--- TASK STATEMENT ---
Look through the entries below and count the lines that contain "contraintes". Reply with that number only.
#### RECORDED INFORMATION
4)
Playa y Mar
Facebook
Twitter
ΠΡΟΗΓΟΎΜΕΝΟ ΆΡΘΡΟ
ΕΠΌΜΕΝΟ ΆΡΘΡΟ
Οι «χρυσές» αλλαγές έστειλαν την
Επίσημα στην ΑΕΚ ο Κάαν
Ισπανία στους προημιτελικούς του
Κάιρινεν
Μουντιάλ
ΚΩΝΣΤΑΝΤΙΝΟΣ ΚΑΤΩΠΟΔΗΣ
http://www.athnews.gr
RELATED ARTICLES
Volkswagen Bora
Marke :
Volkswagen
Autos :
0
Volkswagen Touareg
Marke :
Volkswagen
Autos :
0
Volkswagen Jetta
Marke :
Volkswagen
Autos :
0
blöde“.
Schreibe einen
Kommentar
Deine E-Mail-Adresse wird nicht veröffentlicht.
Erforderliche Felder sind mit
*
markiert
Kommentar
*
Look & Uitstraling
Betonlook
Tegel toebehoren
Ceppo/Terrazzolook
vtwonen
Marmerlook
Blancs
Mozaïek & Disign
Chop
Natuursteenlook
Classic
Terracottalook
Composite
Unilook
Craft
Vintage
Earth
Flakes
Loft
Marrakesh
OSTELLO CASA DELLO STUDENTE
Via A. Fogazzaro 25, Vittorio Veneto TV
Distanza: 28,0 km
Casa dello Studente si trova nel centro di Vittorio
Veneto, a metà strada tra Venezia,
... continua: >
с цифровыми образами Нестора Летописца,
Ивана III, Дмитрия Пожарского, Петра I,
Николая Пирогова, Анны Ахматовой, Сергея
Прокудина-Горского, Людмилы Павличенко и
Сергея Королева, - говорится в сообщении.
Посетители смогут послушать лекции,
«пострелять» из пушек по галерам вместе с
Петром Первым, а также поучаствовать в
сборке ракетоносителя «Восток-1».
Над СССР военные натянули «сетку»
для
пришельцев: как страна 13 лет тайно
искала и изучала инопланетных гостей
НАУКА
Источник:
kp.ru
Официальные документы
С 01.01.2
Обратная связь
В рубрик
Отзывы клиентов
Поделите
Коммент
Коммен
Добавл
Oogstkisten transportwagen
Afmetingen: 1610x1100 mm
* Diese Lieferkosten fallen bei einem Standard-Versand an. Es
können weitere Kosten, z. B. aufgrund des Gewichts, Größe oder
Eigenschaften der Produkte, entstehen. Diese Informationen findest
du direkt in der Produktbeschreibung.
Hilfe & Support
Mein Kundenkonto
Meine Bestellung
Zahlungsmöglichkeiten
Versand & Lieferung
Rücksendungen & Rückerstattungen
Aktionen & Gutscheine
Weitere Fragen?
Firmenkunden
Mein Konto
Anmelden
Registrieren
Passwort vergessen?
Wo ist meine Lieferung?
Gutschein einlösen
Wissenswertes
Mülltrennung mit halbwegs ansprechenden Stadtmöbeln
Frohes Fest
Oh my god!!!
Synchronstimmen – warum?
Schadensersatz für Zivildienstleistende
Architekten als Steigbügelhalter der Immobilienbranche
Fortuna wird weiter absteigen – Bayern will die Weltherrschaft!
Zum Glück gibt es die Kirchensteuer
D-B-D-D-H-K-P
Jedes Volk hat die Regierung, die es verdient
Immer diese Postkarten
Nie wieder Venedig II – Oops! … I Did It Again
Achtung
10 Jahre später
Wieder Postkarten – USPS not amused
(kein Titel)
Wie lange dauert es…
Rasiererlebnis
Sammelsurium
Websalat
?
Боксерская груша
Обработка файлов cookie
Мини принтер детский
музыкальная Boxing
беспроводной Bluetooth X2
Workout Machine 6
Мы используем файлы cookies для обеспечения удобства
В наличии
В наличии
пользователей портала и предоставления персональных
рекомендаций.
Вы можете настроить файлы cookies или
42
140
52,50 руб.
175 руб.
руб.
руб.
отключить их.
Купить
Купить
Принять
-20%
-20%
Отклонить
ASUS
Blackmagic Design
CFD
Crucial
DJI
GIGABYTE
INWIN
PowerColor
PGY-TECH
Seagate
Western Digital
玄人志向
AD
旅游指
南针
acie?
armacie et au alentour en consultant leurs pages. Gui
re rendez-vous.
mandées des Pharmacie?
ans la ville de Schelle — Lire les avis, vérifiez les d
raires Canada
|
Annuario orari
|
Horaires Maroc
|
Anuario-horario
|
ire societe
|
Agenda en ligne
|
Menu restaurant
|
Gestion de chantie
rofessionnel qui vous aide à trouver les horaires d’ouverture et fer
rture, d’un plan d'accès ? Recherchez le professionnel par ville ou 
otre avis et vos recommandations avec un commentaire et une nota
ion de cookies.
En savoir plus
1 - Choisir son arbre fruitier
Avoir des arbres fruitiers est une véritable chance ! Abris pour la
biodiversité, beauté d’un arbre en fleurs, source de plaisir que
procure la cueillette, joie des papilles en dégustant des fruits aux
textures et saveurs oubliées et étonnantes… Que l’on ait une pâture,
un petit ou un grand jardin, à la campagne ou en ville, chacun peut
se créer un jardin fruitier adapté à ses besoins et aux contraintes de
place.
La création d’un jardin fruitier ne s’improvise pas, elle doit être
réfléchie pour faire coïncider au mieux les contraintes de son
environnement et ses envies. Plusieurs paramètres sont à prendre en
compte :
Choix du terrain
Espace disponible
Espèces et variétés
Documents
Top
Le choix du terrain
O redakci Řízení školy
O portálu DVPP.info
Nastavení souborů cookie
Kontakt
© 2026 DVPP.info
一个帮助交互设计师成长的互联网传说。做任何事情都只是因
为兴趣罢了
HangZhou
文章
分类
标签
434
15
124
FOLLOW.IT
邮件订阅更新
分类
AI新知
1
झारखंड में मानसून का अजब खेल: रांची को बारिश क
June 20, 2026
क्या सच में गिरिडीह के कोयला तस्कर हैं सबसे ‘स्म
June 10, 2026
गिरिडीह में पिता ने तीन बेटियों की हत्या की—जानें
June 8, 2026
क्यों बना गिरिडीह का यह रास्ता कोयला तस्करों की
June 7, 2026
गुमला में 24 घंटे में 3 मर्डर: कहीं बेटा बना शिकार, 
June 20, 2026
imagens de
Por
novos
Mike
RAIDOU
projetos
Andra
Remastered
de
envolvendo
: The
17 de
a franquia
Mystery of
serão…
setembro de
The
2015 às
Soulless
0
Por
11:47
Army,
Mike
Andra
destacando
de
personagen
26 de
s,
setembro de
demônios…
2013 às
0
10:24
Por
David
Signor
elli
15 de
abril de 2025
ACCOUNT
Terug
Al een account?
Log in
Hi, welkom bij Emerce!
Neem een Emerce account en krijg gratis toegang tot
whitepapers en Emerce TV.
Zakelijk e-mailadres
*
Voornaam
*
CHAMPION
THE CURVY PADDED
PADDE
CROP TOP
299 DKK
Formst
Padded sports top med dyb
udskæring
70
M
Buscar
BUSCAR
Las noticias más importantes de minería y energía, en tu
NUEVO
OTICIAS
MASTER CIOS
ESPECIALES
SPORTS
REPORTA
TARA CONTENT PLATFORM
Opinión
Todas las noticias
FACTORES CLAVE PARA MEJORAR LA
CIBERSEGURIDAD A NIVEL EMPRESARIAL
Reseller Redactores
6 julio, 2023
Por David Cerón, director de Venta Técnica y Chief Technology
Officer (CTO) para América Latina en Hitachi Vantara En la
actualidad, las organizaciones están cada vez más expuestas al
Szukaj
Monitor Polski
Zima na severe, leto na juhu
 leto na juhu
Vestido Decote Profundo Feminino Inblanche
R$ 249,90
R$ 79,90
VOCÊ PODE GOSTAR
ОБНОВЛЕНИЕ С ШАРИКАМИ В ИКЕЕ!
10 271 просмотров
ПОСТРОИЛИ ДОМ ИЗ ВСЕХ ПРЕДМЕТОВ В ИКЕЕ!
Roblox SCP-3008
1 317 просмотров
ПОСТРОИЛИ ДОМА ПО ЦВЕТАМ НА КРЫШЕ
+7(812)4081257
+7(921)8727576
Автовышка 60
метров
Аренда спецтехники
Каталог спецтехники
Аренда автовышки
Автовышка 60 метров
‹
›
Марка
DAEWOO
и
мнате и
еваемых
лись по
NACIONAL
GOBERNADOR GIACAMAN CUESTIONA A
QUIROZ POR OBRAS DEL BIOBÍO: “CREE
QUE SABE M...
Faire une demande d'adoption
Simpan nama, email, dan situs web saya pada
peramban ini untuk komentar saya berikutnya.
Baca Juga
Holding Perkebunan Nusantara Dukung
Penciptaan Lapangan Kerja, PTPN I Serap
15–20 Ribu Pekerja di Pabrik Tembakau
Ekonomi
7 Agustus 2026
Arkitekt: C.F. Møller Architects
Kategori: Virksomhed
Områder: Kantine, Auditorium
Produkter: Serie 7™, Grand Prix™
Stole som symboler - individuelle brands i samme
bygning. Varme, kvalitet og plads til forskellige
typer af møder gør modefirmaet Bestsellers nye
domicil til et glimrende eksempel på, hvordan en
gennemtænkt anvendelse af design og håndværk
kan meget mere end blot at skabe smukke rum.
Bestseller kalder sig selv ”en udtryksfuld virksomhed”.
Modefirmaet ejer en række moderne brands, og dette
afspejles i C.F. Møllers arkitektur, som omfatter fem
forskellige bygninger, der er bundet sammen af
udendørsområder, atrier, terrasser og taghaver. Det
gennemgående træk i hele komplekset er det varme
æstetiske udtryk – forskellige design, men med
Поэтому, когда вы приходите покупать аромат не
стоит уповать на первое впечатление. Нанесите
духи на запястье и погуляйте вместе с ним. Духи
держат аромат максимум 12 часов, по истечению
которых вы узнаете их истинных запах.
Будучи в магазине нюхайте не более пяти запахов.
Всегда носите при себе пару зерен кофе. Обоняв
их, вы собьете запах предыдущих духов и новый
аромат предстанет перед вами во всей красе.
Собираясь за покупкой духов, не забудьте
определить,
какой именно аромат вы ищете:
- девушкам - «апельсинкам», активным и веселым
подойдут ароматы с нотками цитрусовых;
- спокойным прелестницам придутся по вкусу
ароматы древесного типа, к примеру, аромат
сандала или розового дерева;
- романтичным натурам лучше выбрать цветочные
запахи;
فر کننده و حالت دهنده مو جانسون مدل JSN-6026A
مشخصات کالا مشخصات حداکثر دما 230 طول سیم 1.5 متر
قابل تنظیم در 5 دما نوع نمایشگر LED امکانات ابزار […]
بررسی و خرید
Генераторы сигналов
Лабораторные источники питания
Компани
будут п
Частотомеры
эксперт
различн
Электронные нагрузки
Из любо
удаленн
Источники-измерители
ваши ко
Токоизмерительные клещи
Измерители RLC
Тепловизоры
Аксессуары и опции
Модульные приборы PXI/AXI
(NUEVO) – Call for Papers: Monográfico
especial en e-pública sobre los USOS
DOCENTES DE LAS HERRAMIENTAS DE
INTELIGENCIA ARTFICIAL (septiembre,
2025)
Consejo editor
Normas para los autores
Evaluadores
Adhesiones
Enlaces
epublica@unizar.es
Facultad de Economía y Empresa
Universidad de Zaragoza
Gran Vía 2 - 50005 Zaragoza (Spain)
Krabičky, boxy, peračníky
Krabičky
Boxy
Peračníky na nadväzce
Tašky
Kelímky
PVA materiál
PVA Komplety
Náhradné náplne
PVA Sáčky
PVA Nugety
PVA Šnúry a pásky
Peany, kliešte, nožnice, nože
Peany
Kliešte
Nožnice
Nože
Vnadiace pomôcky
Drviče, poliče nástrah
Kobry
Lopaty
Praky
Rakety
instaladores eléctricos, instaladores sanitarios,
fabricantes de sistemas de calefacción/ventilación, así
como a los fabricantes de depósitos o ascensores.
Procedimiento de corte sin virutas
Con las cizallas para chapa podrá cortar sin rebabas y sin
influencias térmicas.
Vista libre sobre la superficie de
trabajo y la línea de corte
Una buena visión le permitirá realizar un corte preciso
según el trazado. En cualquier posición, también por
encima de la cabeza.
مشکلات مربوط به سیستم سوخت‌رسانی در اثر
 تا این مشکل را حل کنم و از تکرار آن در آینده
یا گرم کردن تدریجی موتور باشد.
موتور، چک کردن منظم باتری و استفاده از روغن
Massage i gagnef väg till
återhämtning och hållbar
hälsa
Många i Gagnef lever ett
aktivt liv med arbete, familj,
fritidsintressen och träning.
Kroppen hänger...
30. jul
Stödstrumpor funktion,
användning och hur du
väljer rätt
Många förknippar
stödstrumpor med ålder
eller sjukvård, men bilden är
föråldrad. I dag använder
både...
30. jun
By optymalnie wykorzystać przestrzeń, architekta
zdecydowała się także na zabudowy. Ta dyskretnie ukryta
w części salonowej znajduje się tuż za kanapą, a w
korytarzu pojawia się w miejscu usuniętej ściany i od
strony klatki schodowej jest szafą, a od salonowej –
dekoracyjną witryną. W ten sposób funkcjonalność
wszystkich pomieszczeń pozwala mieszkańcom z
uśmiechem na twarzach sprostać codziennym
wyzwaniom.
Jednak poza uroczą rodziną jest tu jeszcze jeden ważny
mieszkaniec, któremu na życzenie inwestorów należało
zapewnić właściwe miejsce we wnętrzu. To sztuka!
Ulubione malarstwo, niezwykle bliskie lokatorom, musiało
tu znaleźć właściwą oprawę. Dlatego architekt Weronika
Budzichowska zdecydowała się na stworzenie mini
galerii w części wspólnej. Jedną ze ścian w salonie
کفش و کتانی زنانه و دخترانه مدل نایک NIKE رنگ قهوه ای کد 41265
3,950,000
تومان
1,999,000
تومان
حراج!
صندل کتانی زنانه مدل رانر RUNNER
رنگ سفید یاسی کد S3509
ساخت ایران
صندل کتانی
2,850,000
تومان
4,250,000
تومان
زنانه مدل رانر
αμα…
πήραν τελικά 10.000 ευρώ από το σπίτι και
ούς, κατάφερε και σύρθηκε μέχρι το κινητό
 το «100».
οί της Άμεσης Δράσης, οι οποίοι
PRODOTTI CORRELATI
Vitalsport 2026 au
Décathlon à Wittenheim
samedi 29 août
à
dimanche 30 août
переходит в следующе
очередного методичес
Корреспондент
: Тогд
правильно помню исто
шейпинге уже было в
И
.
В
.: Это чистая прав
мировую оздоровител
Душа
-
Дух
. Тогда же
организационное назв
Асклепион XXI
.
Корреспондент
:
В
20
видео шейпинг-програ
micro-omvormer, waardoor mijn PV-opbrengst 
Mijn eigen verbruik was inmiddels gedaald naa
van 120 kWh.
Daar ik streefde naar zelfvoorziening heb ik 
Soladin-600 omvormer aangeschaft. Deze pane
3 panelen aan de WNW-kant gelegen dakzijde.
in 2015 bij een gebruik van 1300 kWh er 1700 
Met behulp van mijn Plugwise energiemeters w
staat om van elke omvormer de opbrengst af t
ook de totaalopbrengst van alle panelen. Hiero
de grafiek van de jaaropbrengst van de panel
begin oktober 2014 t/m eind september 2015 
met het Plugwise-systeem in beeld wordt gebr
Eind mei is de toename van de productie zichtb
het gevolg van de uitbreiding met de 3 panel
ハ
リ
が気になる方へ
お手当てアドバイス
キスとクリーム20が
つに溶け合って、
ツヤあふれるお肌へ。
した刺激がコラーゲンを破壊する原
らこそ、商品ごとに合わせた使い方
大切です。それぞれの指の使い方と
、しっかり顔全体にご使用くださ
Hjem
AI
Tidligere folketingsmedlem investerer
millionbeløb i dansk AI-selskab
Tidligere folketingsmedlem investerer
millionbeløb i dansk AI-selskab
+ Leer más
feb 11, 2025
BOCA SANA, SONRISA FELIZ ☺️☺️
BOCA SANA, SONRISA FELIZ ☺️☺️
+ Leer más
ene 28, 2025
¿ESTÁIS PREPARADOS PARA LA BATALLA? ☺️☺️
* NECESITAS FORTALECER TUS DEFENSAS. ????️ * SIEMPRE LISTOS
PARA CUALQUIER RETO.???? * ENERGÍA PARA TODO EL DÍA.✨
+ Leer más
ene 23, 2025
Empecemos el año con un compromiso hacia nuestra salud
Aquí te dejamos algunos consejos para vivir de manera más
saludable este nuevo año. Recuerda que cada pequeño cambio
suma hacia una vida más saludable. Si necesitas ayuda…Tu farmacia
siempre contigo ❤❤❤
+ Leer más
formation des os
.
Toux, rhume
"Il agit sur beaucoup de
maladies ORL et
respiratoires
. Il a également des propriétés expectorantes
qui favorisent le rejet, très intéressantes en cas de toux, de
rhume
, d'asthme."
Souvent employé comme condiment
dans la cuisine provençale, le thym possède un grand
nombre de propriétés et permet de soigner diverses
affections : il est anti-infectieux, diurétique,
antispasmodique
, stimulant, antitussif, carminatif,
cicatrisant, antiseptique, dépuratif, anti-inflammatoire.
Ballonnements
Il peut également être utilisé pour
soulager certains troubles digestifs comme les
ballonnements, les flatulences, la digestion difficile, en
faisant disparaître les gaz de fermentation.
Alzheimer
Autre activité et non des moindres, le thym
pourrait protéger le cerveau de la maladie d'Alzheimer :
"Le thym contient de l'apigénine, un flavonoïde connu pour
########
--- TASK RESULT ---
2